Columbia stays in the family
The threatened pink workstations are a nonstarter, but Nancy Lematta has her hands firmly on the controls of Aurora, Ore.-based Columbia Helicopters.

The threatened pink workstations are a nonstarter, but Nancy Lematta has her hands firmly on the controls of Aurora, Ore.-based Columbia Helicopters. Her late husband, Wes, who founded the company with his brothers, charted a course that she plans to follow.

“Wes set the tone and I don’t plan any changes other than pink,” she said, tongue firmly in cheek, “and we talked a lot up until the last few months. I knew what he wanted for the company, so there won’t be any major changes.”

Lematta is insisting that Columbia’s board of directors become more organized, perhaps with a couple of additional members. “Wes was not a big fan of board meetings,” interjected Columbia’s president and vice chairman Mike Fahey. “We are becoming a lot more structured.”

Although she became more involved in the company when her husband’s 37-mile-drive to work became difficult because of his Parkinson’s disease, Lematta is no stranger to HAI conventions. She attended the first one in Palo Alto, Calif., in 1963, which she recalled drew about 100 attendees.

After the first time or so driving her husband to work, she quickly became tired of shopping and started sitting in on Columbia’s weekly planning meetings for “a crash course. I realized that something could happen and I’d better know what everything was about.” Although the couple’s four children have been involved with the company from time to time, only daughter Marcia remains with the firm as a marketing executive.

Columbia, which is the only commercial operator of the Boeing- and Kawasaki-built Vertol 107-IIs and Boeing Model 234 Chinook helicopters, wants to develop the Vertol 107-II for use in Part 135 operations. Columbia already is upgrading the Model 234 for that use.
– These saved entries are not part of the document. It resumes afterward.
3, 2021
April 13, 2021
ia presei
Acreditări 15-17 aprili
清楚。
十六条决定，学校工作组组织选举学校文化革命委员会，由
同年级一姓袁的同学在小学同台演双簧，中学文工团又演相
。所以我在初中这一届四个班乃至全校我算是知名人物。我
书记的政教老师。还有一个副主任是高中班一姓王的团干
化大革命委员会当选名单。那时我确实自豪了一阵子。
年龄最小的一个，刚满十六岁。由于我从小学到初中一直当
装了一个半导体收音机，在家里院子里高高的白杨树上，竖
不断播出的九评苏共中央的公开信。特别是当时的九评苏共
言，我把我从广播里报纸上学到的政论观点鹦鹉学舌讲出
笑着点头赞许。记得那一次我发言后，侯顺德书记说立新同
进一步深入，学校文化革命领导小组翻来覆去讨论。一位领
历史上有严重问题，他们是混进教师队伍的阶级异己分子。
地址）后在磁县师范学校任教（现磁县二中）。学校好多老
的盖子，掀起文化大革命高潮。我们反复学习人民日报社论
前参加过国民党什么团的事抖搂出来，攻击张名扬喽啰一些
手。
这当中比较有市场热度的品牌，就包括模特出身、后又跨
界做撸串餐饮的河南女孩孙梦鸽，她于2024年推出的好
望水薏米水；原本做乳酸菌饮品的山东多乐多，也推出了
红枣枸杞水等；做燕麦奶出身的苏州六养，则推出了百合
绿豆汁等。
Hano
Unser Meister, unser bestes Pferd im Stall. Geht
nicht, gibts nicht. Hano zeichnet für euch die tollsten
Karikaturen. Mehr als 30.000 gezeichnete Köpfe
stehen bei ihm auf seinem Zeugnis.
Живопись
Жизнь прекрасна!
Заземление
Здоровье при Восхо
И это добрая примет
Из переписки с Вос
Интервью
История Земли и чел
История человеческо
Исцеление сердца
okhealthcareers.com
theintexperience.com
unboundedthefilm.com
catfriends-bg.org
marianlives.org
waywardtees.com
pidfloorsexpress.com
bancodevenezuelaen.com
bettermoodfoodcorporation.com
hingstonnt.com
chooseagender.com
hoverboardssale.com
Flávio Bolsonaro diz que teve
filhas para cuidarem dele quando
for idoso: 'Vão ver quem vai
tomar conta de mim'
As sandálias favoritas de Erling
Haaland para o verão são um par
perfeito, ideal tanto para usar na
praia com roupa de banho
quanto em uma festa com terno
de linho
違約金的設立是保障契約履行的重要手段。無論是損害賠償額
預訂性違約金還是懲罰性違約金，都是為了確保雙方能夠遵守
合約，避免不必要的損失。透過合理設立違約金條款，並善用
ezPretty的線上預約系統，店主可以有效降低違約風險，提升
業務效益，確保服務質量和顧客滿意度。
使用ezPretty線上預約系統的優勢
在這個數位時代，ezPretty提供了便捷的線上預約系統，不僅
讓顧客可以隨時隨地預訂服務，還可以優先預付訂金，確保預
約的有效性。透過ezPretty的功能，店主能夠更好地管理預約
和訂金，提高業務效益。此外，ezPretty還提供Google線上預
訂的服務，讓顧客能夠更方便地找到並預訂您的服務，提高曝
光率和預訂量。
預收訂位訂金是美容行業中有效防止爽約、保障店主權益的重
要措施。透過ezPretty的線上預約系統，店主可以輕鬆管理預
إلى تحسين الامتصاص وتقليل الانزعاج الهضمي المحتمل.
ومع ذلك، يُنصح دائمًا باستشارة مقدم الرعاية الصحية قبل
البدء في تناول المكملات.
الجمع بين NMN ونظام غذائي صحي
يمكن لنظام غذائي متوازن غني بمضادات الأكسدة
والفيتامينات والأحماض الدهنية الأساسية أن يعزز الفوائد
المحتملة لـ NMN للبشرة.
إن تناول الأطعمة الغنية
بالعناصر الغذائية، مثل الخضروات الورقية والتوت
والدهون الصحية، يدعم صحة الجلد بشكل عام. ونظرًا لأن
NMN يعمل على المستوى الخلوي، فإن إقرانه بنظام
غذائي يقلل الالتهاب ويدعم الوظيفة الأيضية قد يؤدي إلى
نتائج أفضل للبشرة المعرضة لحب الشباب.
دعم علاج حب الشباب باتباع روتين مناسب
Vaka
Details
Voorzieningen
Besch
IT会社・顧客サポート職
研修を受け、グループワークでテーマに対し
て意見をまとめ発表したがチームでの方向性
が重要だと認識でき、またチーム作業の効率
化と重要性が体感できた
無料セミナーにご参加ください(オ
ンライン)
The company holds the type and production certificates, and Fahey said that in time, there is a possibility that demand from other countries might result in a joint manufacturing solution. Lematta and Fahey have already has been in informal talks with Honeywell about powerplants.

Wes Lematta, who died December 24 at 83, and his brothers started Columbia Helicopters in 1957 with a single used Hiller UH-12B in which they offered rides at county fairs. The company grew into a global heavy-lift helicopter operator that today employs 600 and operates a fleet of 30 tandem-rotor Vertol 107 IIs, now rechristened Columbia 107 IIs, and Boeing 234 Chinook 234s, now called Columbia 234 IIs.